Bruits discordants, czardas irritantes, images triviales, vous-mêmes, quand vous serez éteints, achevés, effacés, serez touchants dans mon souvenir !…

A la pointe de la jetée, sur la gauche, il y a deux pêcheurs à la ligne, debout, inertes…

Un coup de fusil a retenti dans la campagne ; l’aboiement du chien se prolonge, et c’est en l’écoutant que je m’aperçois que les oiseaux sont couchés, que les musiciens sont partis… Je me retourne : je suis presque seul ; une vieille femme réempile les chaises… Quoi ! tout est fini déjà ?… J’ai presque plaisir à entendre de nouveau le rire des baigneuses : une action qui a quelque durée me rassure…

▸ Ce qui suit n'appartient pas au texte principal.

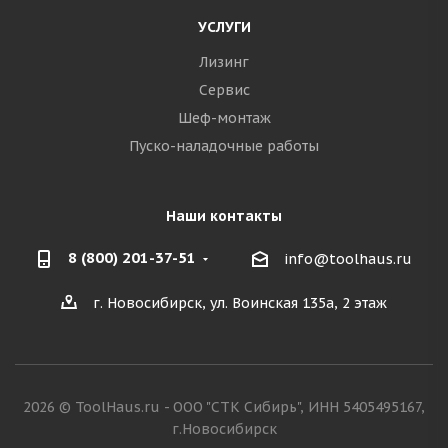
УСЛУГИ
Лизинг
Сервис
Шеф-монтаж
Пуско-наладочные работы
Наши контакты
8 (800) 201-37-51
info@toolhaus.ru
г. Новосибирск, ул. Воинская 135а, 2 этаж
2026 © ToolHaus.ru - ООО "СТК Сибирь", ИНН 5405495167,
г.Новосибирск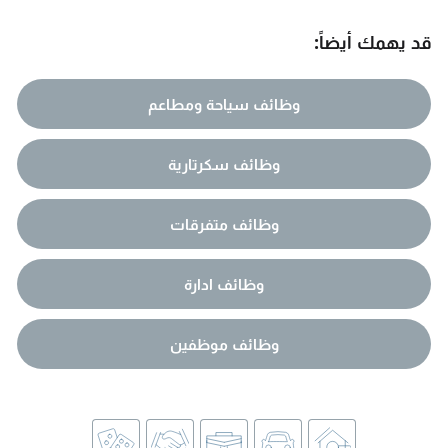
قد يهمك أيضاً:
وظائف سياحة ومطاعم
وظائف سكرتارية
وظائف متفرقات
وظائف ادارة
وظائف موظفين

Mais la barque qui portait le monsieur et la dame en blanc vient de repasser à vide. Ils ont fait leur belle promenade aussi, les deux canotiers, payé leur heure qui ne se renouvellera pas… Et mes baigneuses ont pris leur bain : les voici qui montent à l’échelle, au bout d’une petite estacade de bois, et, dans le temps que je le note, leur maillot rouge a disparu sous le peignoir en tissu éponge et elles-mêmes derrière les cabines.

Rien ne demeure, une minute, semblable à soi-même : l’eau bleuit, le gris de l’air est devenu plus dur ; la moitié du lac qui reflète l’ombre de la montagne se plombe, et le troupeau de moutons aériens, là-haut, se carbonise et se racornit : — c’est un vol de corbeaux dans un ciel d’encre délayée ; — le vent plus frais fait courir sur l’eau de grandes ondes pressées qui viennent de loin, vers moi, comme des messagères de je ne sais quelle importante nouvelle, et qui meurent à mes pieds, une à une, avant d’avoir parlé. L’encre du ciel s’épaissit ; d’espoir, il ne restait que des balayures roses au bout du lac : elles viennent de se laisser voiler par une gaze couleur de lilas qui monte des eaux et de la montagne, monte, envahit tout et se perd dans le ton d’encre violacé du ciel…

Deux femmes passent derrière moi. L’une dit :

— Un dessinateur…

Et l’autre :

— Il a pris notre portrait dans l’eau.

Je ferme mon carnet… J’aurai conservé ainsi, tel quel, l’aspect extérieur d’une des heures pour moi les plus désolées.